There is no doubt in my mind that this initiative is one of the most significant in Muslim-Christian relations and it will potentially enable both communities to move from polite rapport to mutual respect and cooperation.
High level talks between the Muslim leaders and Church leaders and academic centers are already underway to explore the issues the document raises and work on key issues of mutual concern.
Numerous criticisms and objections were raised, however..
The Common Word document definitely caught people by surprise, particularly the naysayers in both religions who prefer to keep complete theological distance to legitimize their polemics. Sadly, such voices rise in Europe and even in Italy feeding Islamophobic attitudes.
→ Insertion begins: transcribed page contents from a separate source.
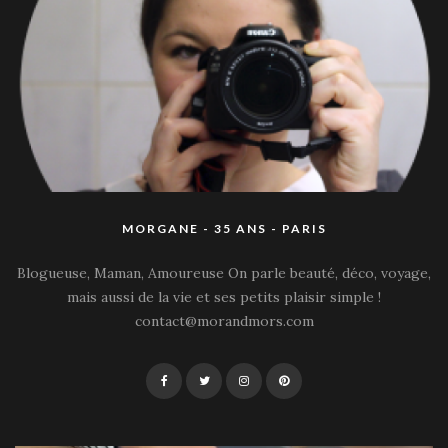
MORGANE - 35 ANS - PARIS
Blogueuse, Maman, Amoureuse On parle beauté, déco, voyage,
mais aussi de la vie et ses petits plaisir simple !
contact@morandmors.com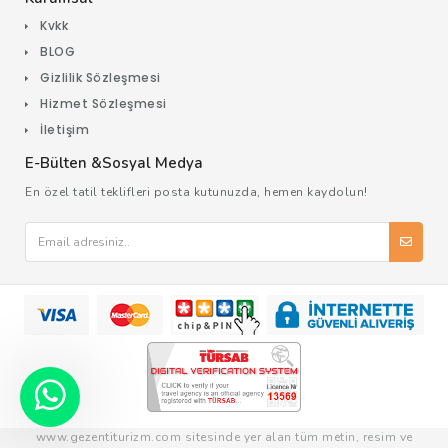
Kvkk
BLOG
Gizlilik Sözleşmesi
Hizmet Sözleşmesi
İletişim
E-Bülten &Sosyal Medya
En özel tatil teklifleri posta kutunuzda, hemen kaydolun!
www.gezentiturizm.com sitesinde yer alan tüm metin, resim ve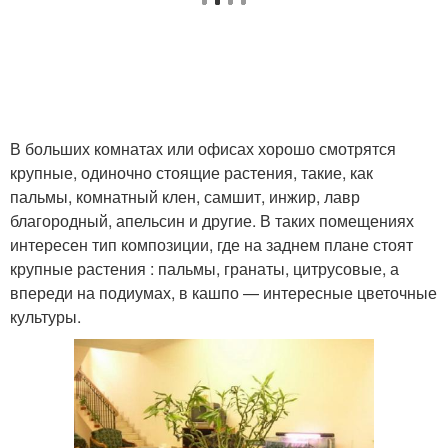
В больших комнатах или офисах хорошо смотрятся
крупные, одиночно стоящие растения, такие, как
пальмы, комнатный клен, самшит, инжир, лавр
благородный, апельсин и другие. В таких помещениях
интересен тип композиции, где на заднем плане стоят
крупные растения : пальмы, гранаты, цитрусовые, а
впереди на подиумах, в кашпо — интересные цветочные
культуры.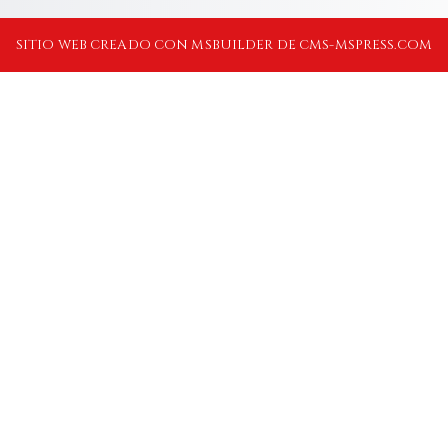
SITIO WEB CREADO CON MSBUILDER DE CMS-MSPRESS.COM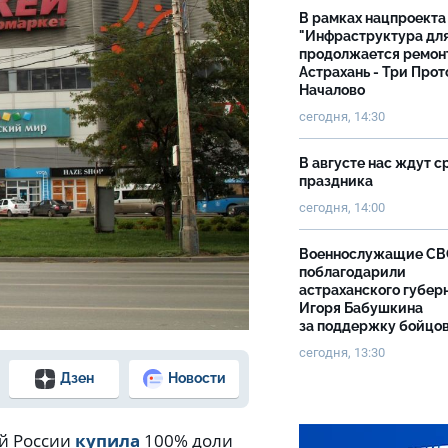
В рамках нацпроекта
"Инфраструктура дл
продолжается ремон
Астрахань - Три Прот
Началово
сегодня, 14:30
В августе нас ждут с
праздника
сегодня, 14:00
Военнослужащие С
поблагодарили
астраханского губер
Игоря Бабушкина
за поддержку бойцо
сегодня, 13:30
Дзен
Новости
й России
купила
100% доли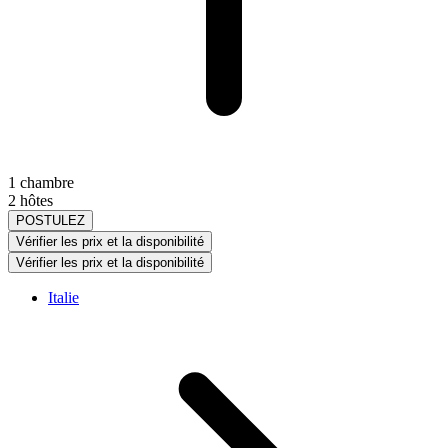
1 chambre
2 hôtes
POSTULEZ
Vérifier les prix et la disponibilité
Vérifier les prix et la disponibilité
Italie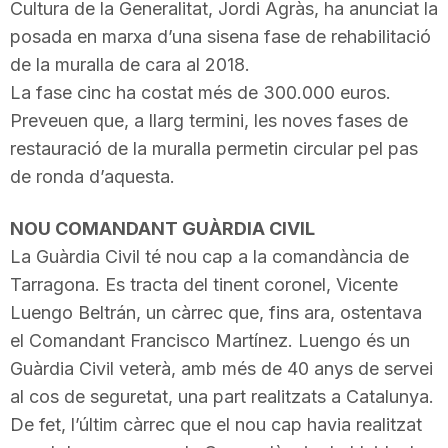
Cultura de la Generalitat, Jordi Agràs, ha anunciat la
n
posada en marxa d’una sisena fase de rehabilitació
de la muralla de cara al 2018.
a
La fase cinc ha costat més de 300.000 euros.
Preveuen que, a llarg termini, les noves fases de
restauració de la muralla permetin circular pel pas
de ronda d’aquesta.
NOU COMANDANT GUÀRDIA CIVIL
La Guàrdia Civil té nou cap a la comandància de
Tarragona. Es tracta del tinent coronel,
Vicente
Luengo
Beltrán
, un càrrec que, fins ara, ostentava
el Comandant
Francisco
Martínez.
Luengo
és un
Guàrdia Civil veterà, amb més de 40 anys de servei
al cos de seguretat, una part realitzats a Catalunya.
De fet, l’últim càrrec que el nou cap havia realitzat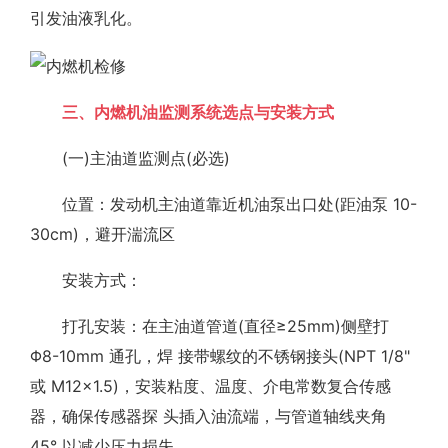
引发油液乳化。
三、内燃机油监测系统选点与安装方式
(一)主油道监测点(必选)
位置：发动机主油道靠近机油泵出口处(距油泵 10-
30cm)，避开湍流区
安装方式：
打孔安装：在主油道管道(直径≥25mm)侧壁打
Φ8-10mm 通孔，焊 接带螺纹的不锈钢接头(NPT 1/8"
或 M12×1.5)，安装粘度、温度、介电常数复合传感
器，确保传感器探 头插入油流端，与管道轴线夹角
45° 以减少压力损失。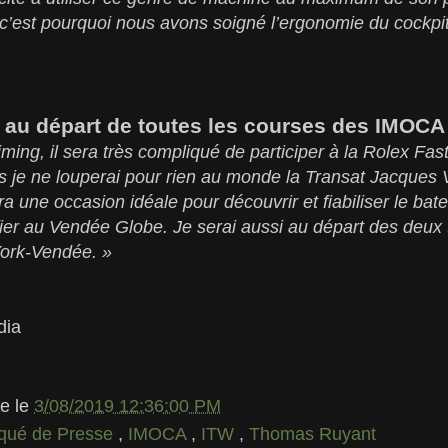
 c’est pourquoi nous avons soigné l’ergonomie du cockpit e
n au départ de toutes les courses des IMOCA
ming, il sera très compliqué de participer à la Rolex Fas
s je ne louperai pour rien au monde la Transat Jacques 
a une occasion idéale pour découvrir et fiabiliser le ba
fier au Vendée Globe. Je serai aussi au départ des deux
York-Vendée. »
dia
le
le
3/08/2019 12:36:00 PM
ué de Presse
,
IMOCA
,
ITW
,
Thomas Ruyant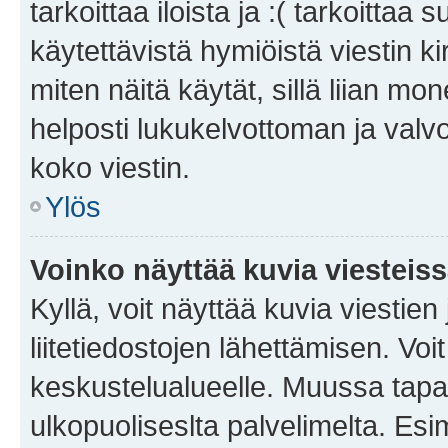
tarkoittaa iloista ja :( tarkoittaa 
käytettävistä hymiöistä viestin k
miten näitä käytät, sillä liian m
helposti lukukelvottoman ja valvo
koko viestin.
Ylös
Voinko näyttää kuvia viesteis
Kyllä, voit näyttää kuvia viestien 
liitetiedostojen lähettämisen. Vo
keskustelualueelle. Muussa tapa
ulkopuoliseslta palvelimelta. Es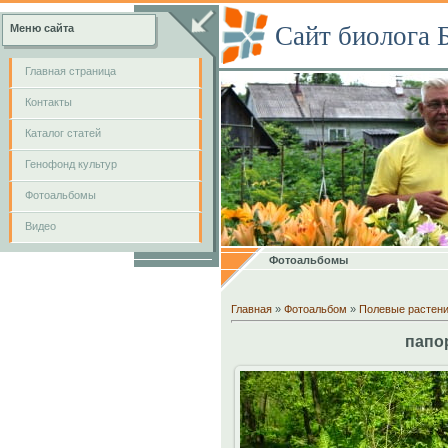
Сайт биолога 
Меню сайта
Главная страница
Контакты
Каталог статей
Генофонд культур
Фотоальбомы
Видео
Фотоальбомы
Главная
»
Фотоальбом
»
Полевые растен
папо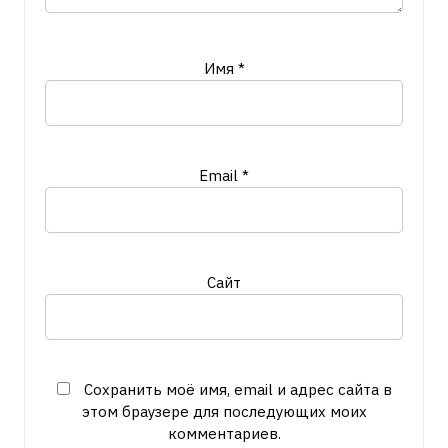
Имя
*
Email
*
Сайт
Сохранить моё имя, email и адрес сайта в
этом браузере для последующих моих
комментариев.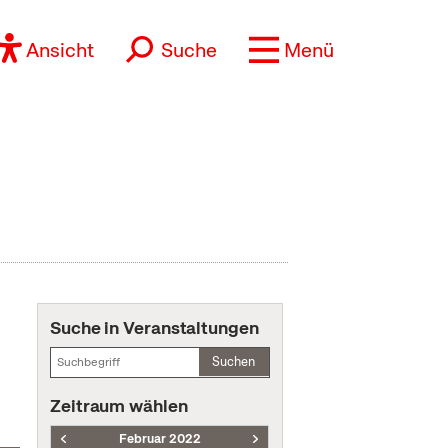
Ansicht
Suche
Menü
Suche in Veranstaltungen
Suchen
Zeitraum wählen
Februar 2022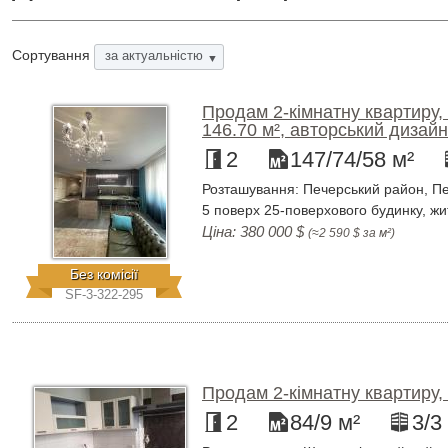
Сортування
за актуальністю
▼
Продам 2-кімнатну квартиру,
146.70 м², авторський дизайн
2
147/74/58 м²
Розташування: Печерський район, Пе
5 поверх 25-поверхового будинку, жит
Ціна: 380 000 $
(≈2 590 $ за м²)
Без комісії
SF-3-322-295
Продам 2-кімнатну квартиру,
2
84/9 м²
3/3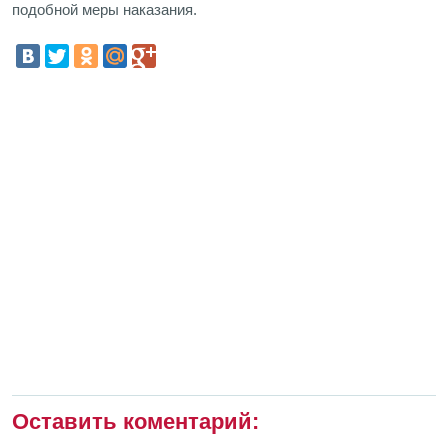
подобной меры наказания.
Оставить коментарий: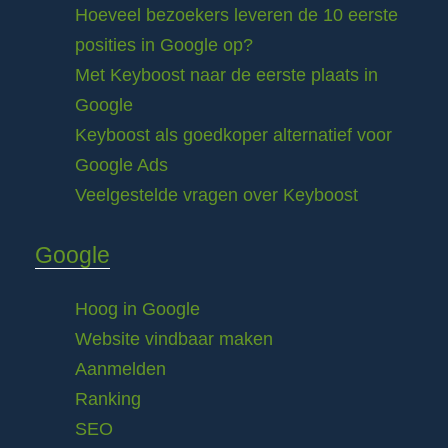
Hoeveel bezoekers leveren de 10 eerste
posities in Google op?
Met Keyboost naar de eerste plaats in
Google
Keyboost als goedkoper alternatief voor
Google Ads
Veelgestelde vragen over Keyboost
Google
Hoog in Google
Website vindbaar maken
Aanmelden
Ranking
SEO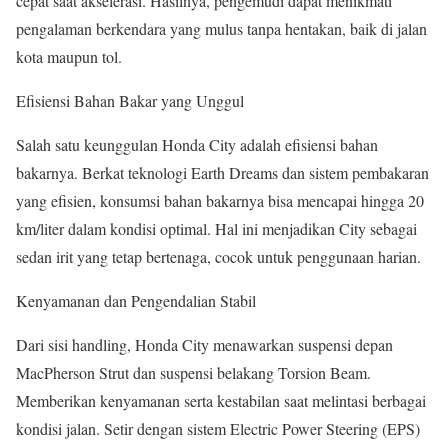
cepat saat akselerasi. Hasilnya, pengemudi dapat menikmati
pengalaman berkendara yang mulus tanpa hentakan, baik di jalan
kota maupun tol.
Efisiensi Bahan Bakar yang Unggul
Salah satu keunggulan Honda City adalah efisiensi bahan
bakarnya. Berkat teknologi Earth Dreams dan sistem pembakaran
yang efisien, konsumsi bahan bakarnya bisa mencapai hingga 20
km/liter dalam kondisi optimal. Hal ini menjadikan City sebagai
sedan irit yang tetap bertenaga, cocok untuk penggunaan harian.
Kenyamanan dan Pengendalian Stabil
Dari sisi handling, Honda City menawarkan suspensi depan
MacPherson Strut dan suspensi belakang Torsion Beam.
Memberikan kenyamanan serta kestabilan saat melintasi berbagai
kondisi jalan. Setir dengan sistem Electric Power Steering (EPS)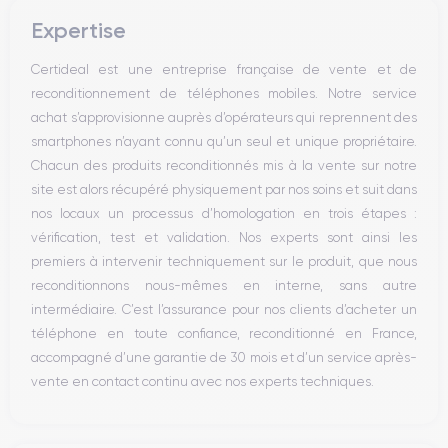
Boutons volume
Expertise
Haut parleur
Microphone
Certideal est une entreprise française de vente et de
Bouton Home
reconditionnement de téléphones mobiles. Notre service
Bluetooth
achat s’approvisionne auprès d’opérateurs qui reprennent des
WiFi
smartphones n’ayant connu qu’un seul et unique propriétaire.
Réseau
Chacun des produits reconditionnés mis à la vente sur notre
Vibreur
site est alors récupéré physiquement par nos soins et suit dans
Prise USB
nos locaux un processus d’homologation en trois étapes :
vérification, test et validation. Nos experts sont ainsi les
premiers à intervenir techniquement sur le produit, que nous
reconditionnons nous-mêmes en interne, sans autre
intermédiaire. C’est l’assurance pour nos clients d’acheter un
téléphone en toute confiance, reconditionné en France,
accompagné d’une garantie de 30 mois et d’un service après-
vente en contact continu avec nos experts techniques.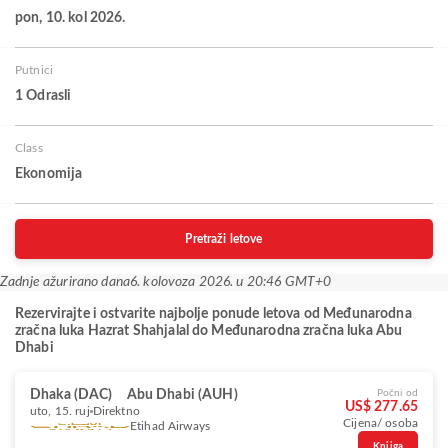
pon, 10. kol 2026.
Putnici
1 Odrasli
Class
Ekonomija
Pretraži letove
Zadnje ažurirano dana
6. kolovoza 2026. u 20:46 GMT+0
Rezervirajte i ostvarite najbolje ponude letova od Međunarodna
zračna luka Hazrat Shahjalal do Međunarodna zračna luka Abu
Dhabi
Dhaka (DAC)
Abu Dhabi (AUH)
Počni od
US$ 277.65
uto, 15. ruj
Direktno
Cijena/ osoba
Etihad Airways
Knjiga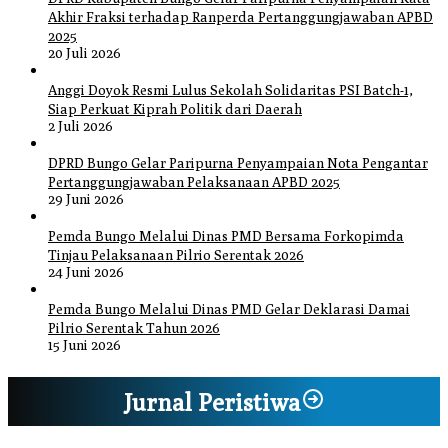
Akhir Fraksi terhadap Ranperda Pertanggungjawaban APBD
2025
20 Juli 2026
Anggi Doyok Resmi Lulus Sekolah Solidaritas PSI Batch-1,
Siap Perkuat Kiprah Politik dari Daerah
2 Juli 2026
DPRD Bungo Gelar Paripurna Penyampaian Nota Pengantar
Pertanggungjawaban Pelaksanaan APBD 2025
29 Juni 2026
Pemda Bungo Melalui Dinas PMD Bersama Forkopimda
Tinjau Pelaksanaan Pilrio Serentak 2026
24 Juni 2026
Pemda Bungo Melalui Dinas PMD Gelar Deklarasi Damai
Pilrio Serentak Tahun 2026
15 Juni 2026
Jurnal Peristiwa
I would say that discussion and dialogue, rather than polemics, is already happening in several regions of the world and at several levels. The document generated dialogue within and between communities. Its aim is not to whittle away differences in doctrine or, say, soteriology, but it is more about a recognition that we need to retrieve and learn to appreciate shared history and shared theological principles. It opens up countless interpretative possibilities that could potentially enrich Muslim-Christian understanding and co-operation. We have to move beyond simply “tolerating” the Other to actually “respecting” them.
The Letter joined the whole world or only some more sensible cultural contexts?
To understand better this point, it is useful to consider the great number of contacts recorded on the official website of the document and coming from Muslim and non-Muslim countries.
130 countries visiting the Common Word website since its launch!
Besides, it has received considerable coverage in the Muslim press as well as in the international one, and it is encouraging discussion at local and institutional levels. This media blitz, as it were, ensured that the international public was made aware of this initiative.
The document is helping the communities to see that such isolation from each other is not going to benefit anyone, and is in fact likely to be the reason for an escalation in future conflict. If conflicts in human history never moved beyond angry words that would not be so bad, but often they go on to trespass boundaries of disagreement and inevitably descend into violence. That is something we must try to avoid,
Building inter-religious dialogue on anything other than on theological grounds would ultimately lead to failure.
What are the most innovative aspects of the text?
What is significant, and seminal, about A Common Word is that it starts from unity and moves to difference, rather than from difference to unity.
It began with unity, that is, with what both communities shared deeply. That unity, or sharedness, was to be the basis for difference. This is an altogether different way of approaching the problem of intercultural relations and of plurality; it preservers their religious and cultural identities; it enables each to come together on solid theological grounds whose basis are in their own scriptures and which both share. They may disagree, and naturally they will, but when dialogue is based on the dual principles of love of God and of neighbor, it will ensure that they always leave as friends and that their disagreement does not escalate into all-out conflict
Dialogue can be a way of witnessing one’s faith, but it cannot be a place for missionary zealots to proselytize!
How do you read the diversity, geographical and that of schools of the signatories?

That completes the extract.